Yeah. Well, first of all, I think that is a great sort of narrative picture that you just painted because I think that’s very realistic of what most people feel or experience when they’re diagnosed with this condition. We’re sort of taught to believe that it is a death sentence and yet studies and research has shown over the last few decades that we’ve actually turned this into a manageable disease process, much more like dealing with diabetes or cardiovascular disease and it’s not a death sentence. So I want to kind of displace that concern.

Often the biggest, most dangerous part of a cancer diagnosis is the reaction to the diagnosis itself, which is what you were alluding to here a moment ago in that the medical emergency is not so much the cancer because very rarely does it show up as a medical emergency, it’s often just found of sort of these obnoxious little symptoms that are brewing for some time that over time collect enough momentum or enough volume to get the attention to let us know what’s going on. On average it takes seven to 10 years for cancer to become big enough, loud enough for us to be aware of its existence. And very rarely, less than 1% of the time, will it present as an emergency, such as an occlusion of something vascular, or pushing up against colon, or something that’s causing an obstruction or something maybe causing a stroke, because oftentimes cancers can change your coagulation pathways. And sometimes the first sign and symptom of cancer is a blood clot kind of out of nowhere.

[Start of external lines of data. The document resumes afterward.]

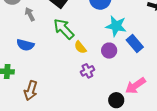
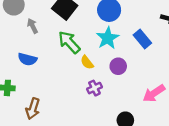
cyan star: (116, 26) -> (108, 38), moved, turned 30
blue rectangle: (135, 43) -> (142, 39), moved
pink arrow: (135, 86) -> (154, 93), moved

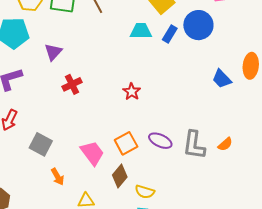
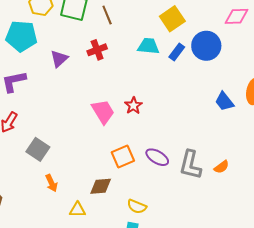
red cross: (72, 84) -> (97, 50), moved
pink trapezoid: (92, 153) -> (103, 112), moved
brown diamond: (120, 176) -> (101, 186), moved, turned 40

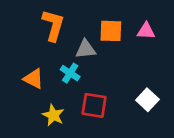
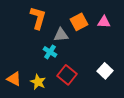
orange square: (111, 31) -> (79, 22), turned -30
orange triangle: (34, 79) -> (14, 79), moved
red square: (94, 105) -> (67, 75), turned 30

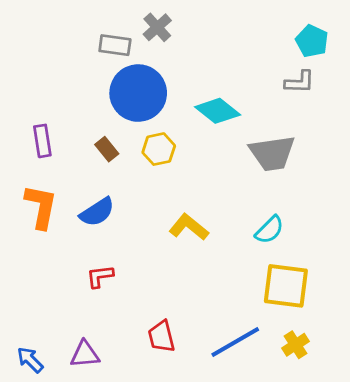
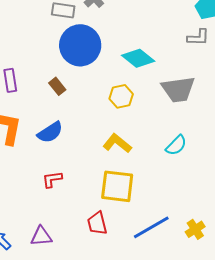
yellow hexagon: (159, 149) -> (121, 96), moved
yellow square: (286, 286) -> (117, 186), moved

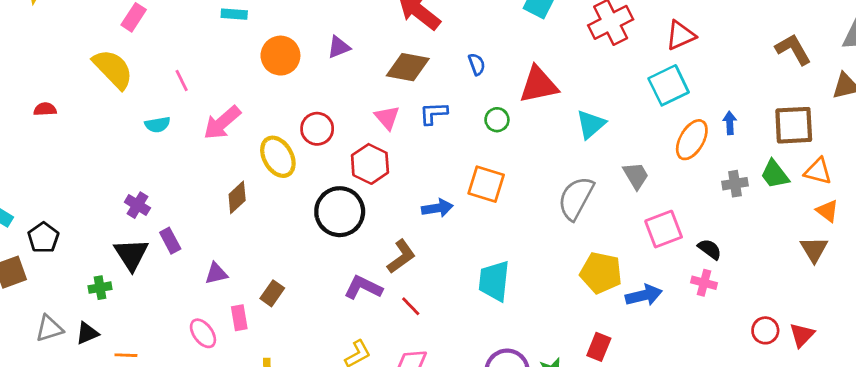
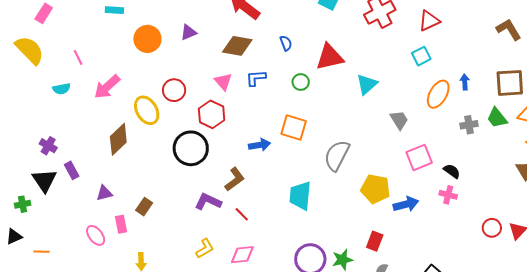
cyan square: (669, 85) -> (421, 56), size x0.7
brown diamond: (237, 197) -> (118, 139), size x1.4
gray semicircle: (576, 198) -> (337, 155), moved

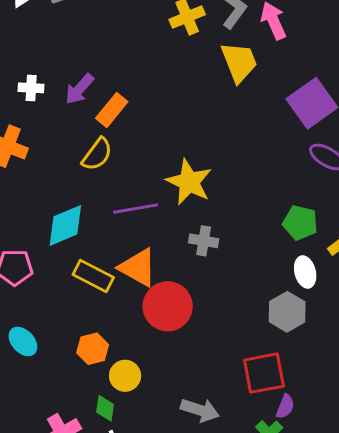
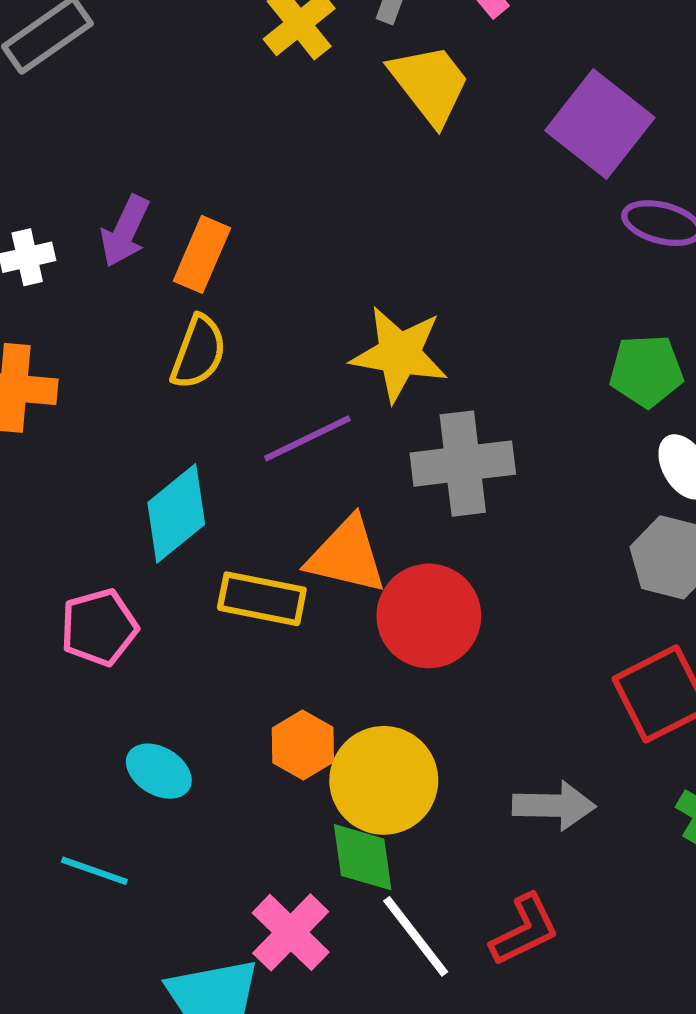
gray cross: (204, 241) -> (463, 464), size x1.6
yellow circle: (125, 376) -> (384, 780), size x1.6
green diamond: (105, 408) -> (363, 857), size x1.4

So that emergency is way less of an occurrence and yet we treat it like an emergency and the whole system tells people, “Oh my God,” [inaudible 00:06:26]. And so what is the most dangerous thing is the reaction. And I know the work you do, Michael, is so much about sort of commanding the mind and dealing with the traumas in our world around us. The diagnosis is very traumatic and how we are meeting that trauma, meeting that diagnosis, meeting that label can make or break our outcome pretty intensely. So that’s sort of one piece and we will come back to that here in a moment.

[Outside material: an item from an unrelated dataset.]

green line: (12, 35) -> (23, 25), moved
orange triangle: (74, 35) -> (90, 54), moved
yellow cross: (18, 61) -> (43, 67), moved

But cancer itself, unless you are a conventional oncologist board certified oncologist or a conventional board certified oral surgeon, then and only then are you allowed to say that you treat cancer. That is a legal requisite. So you can’t be someone like me to ever say I treat cancer. And first of all, I don’t, I happen to treat people that have cancer. And my focus is on their terrain, the environment in which the cancer took root, which that’s a very big differentiator right there as to the difference between perhaps integrative and standard of care.

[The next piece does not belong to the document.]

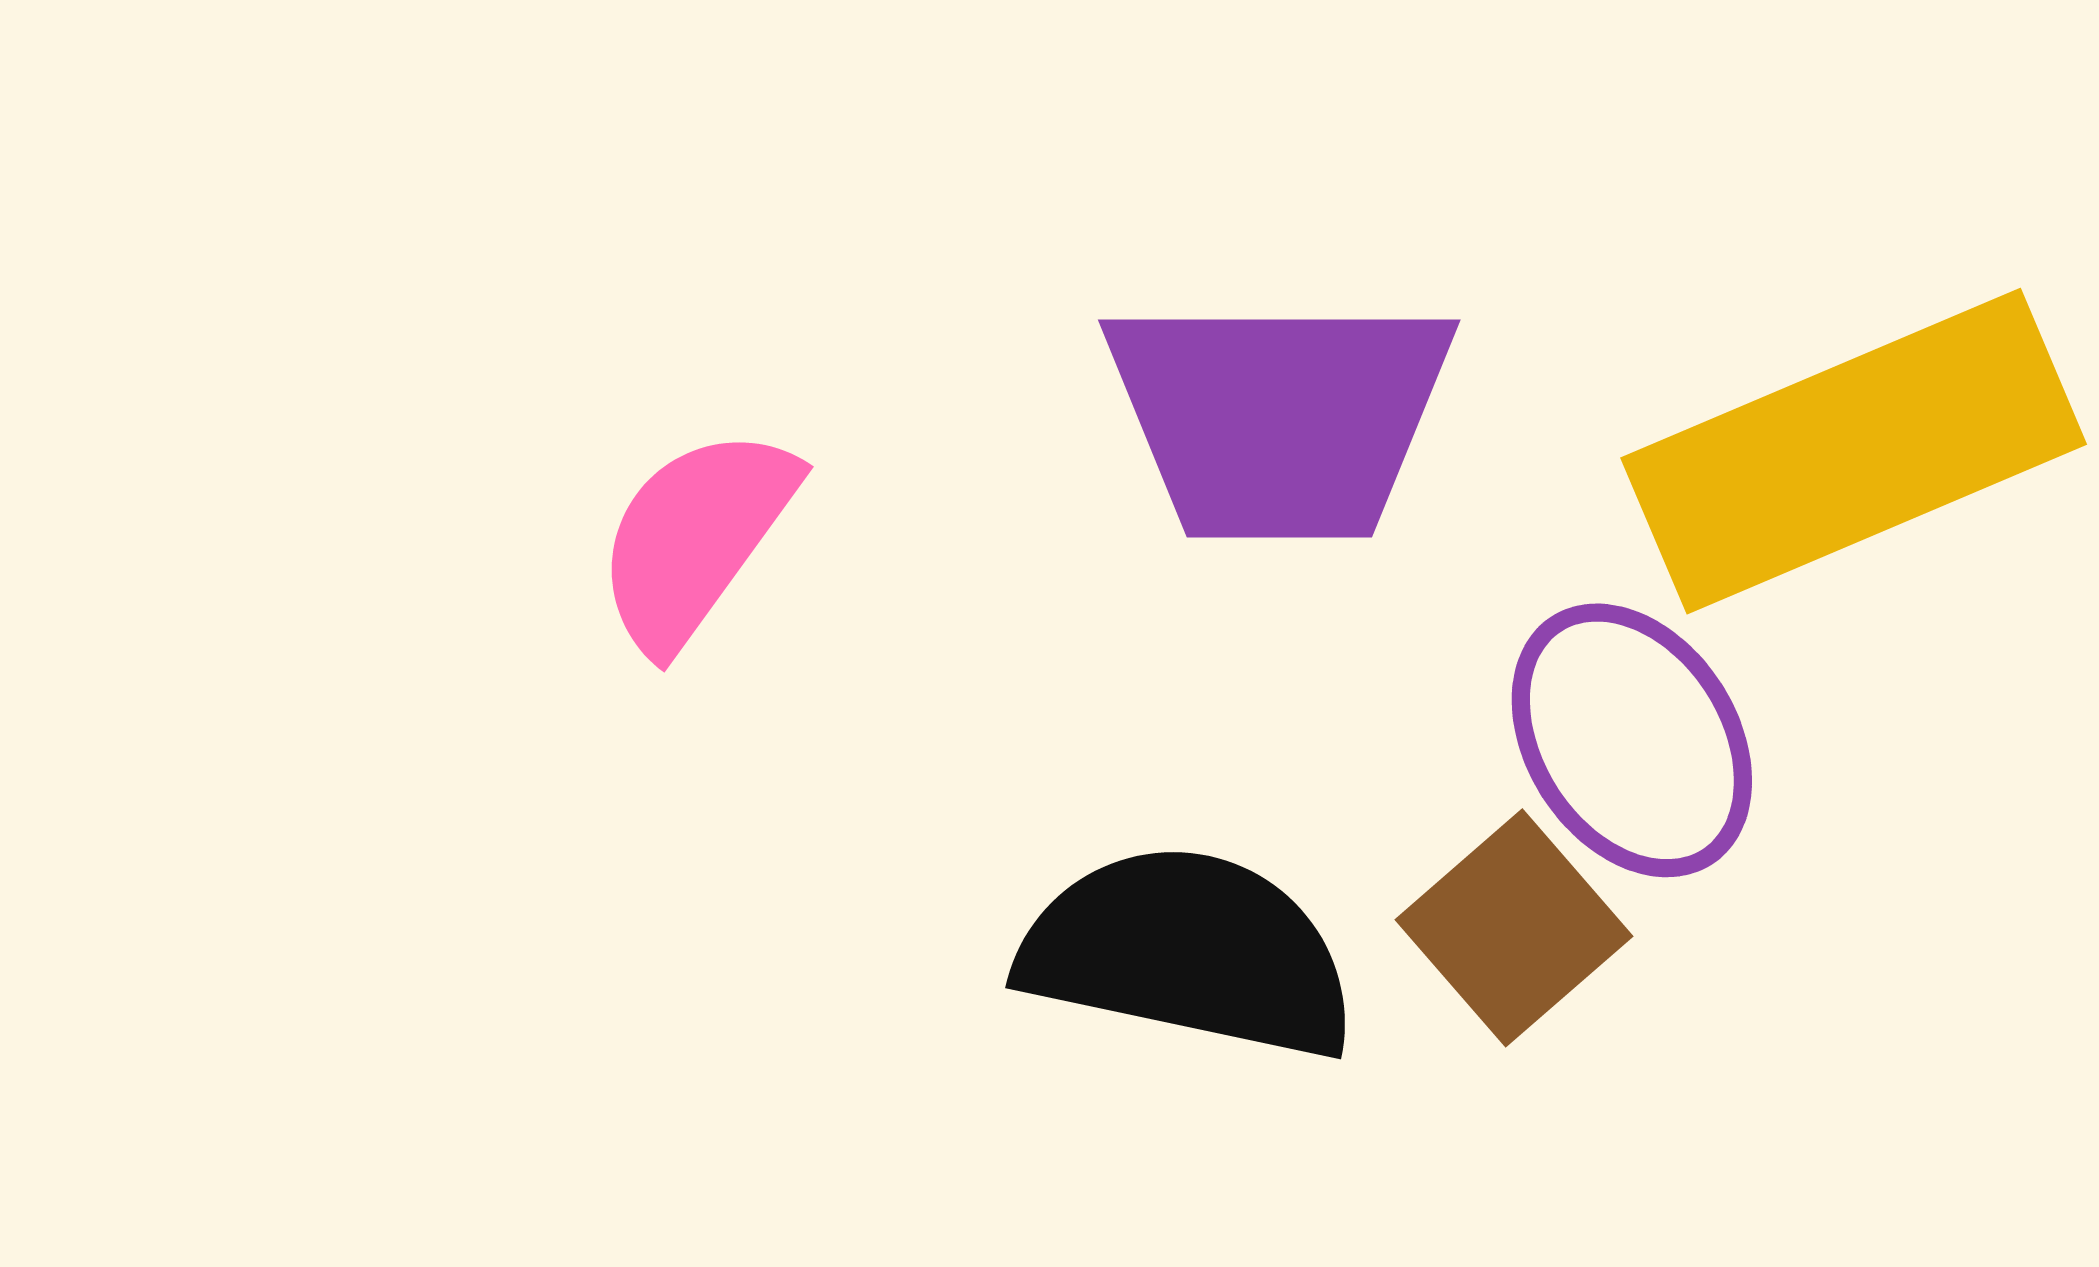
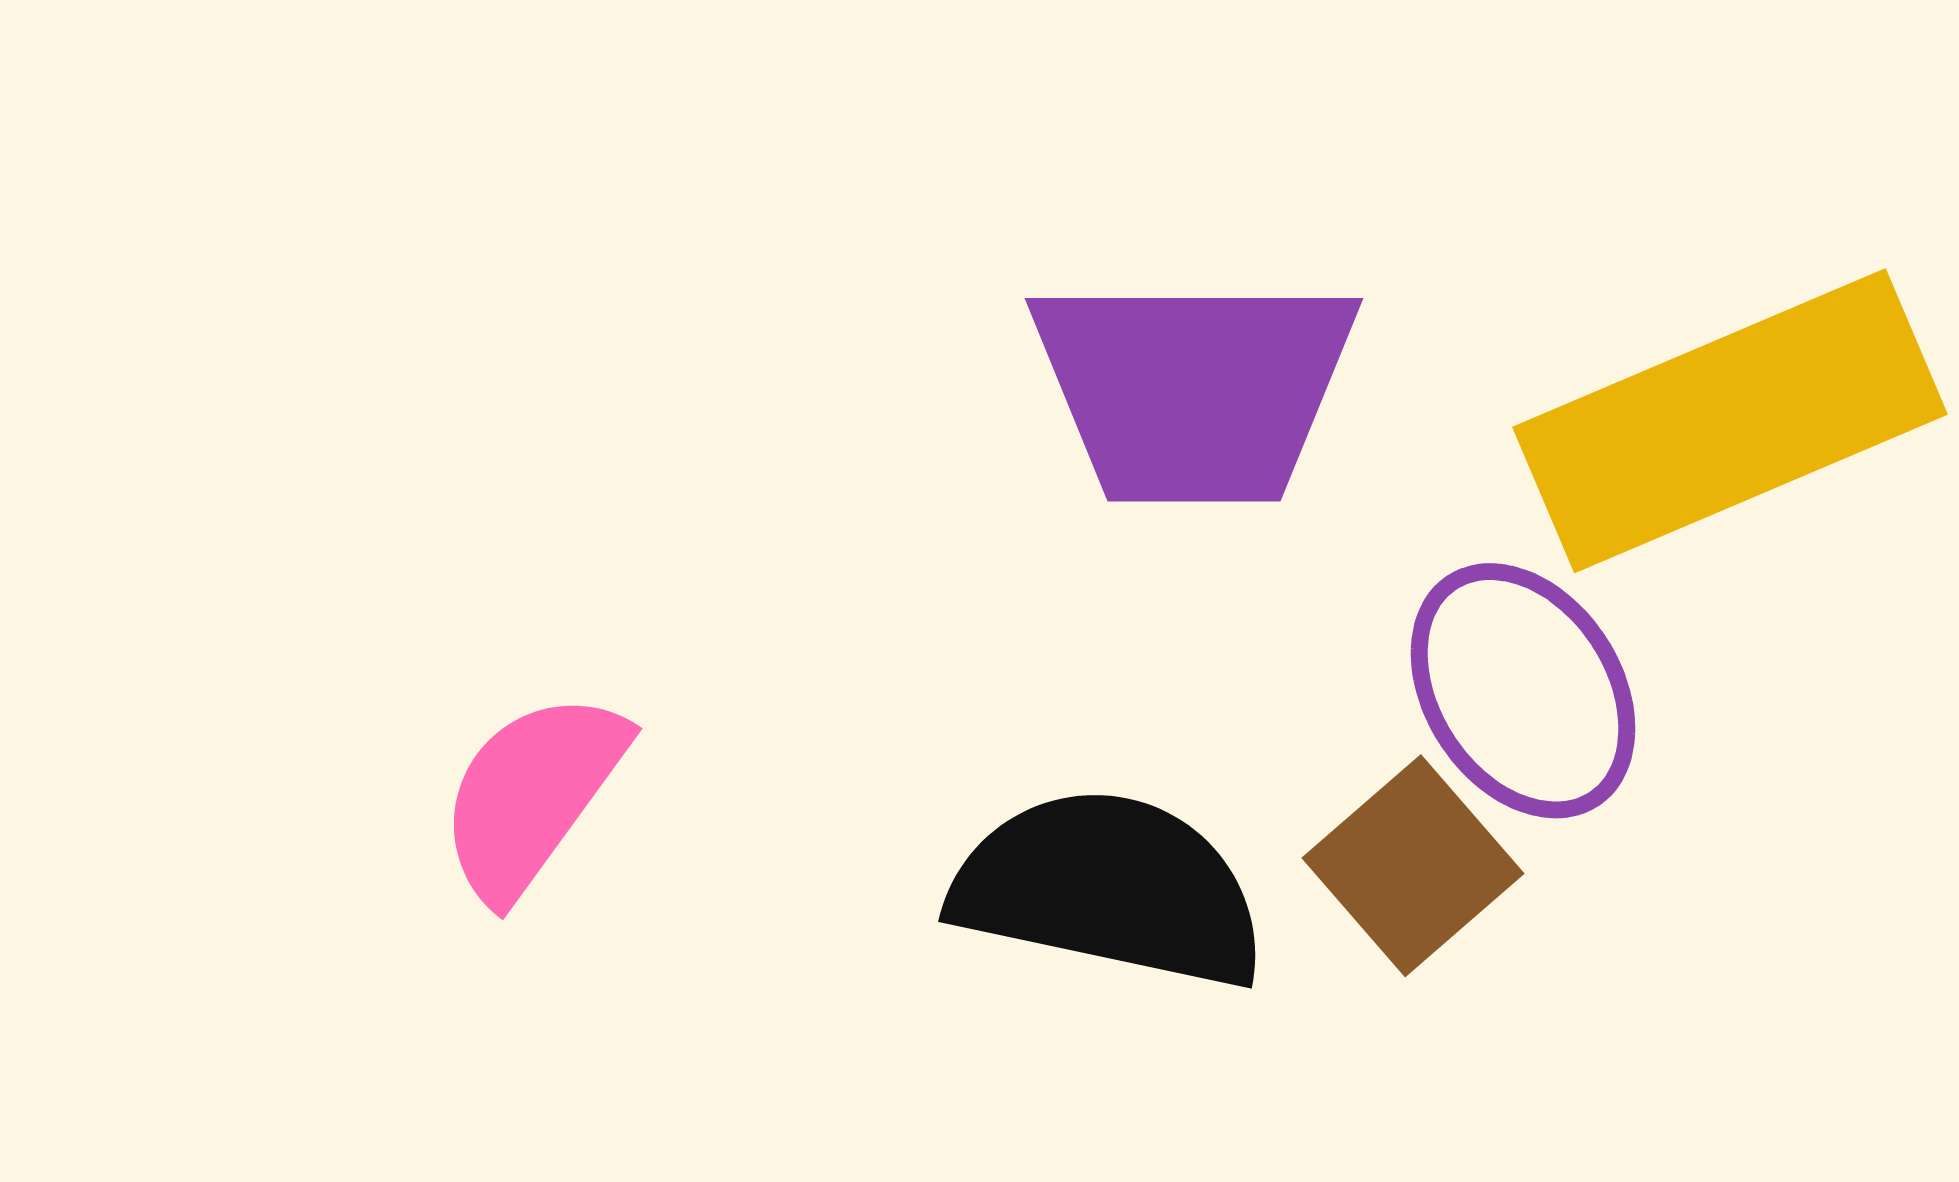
pink semicircle: (695, 538) -> (532, 795), moved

The other side of this is when I had my first diagnosis in 1991 for my terminal diagnosis, there was no Dr. Google, there was no information out there. When you would go to a library and read up about anything about alternative cancer, it was these sort of obscure faraway places in Mexico that you could go to and they pretty much were about raw food juicing and praying away your cancer, which believe you me, there is power in some of those interventions, right? It’s not to say that those aren’t effective, but it was very limited in what we knew we had access to.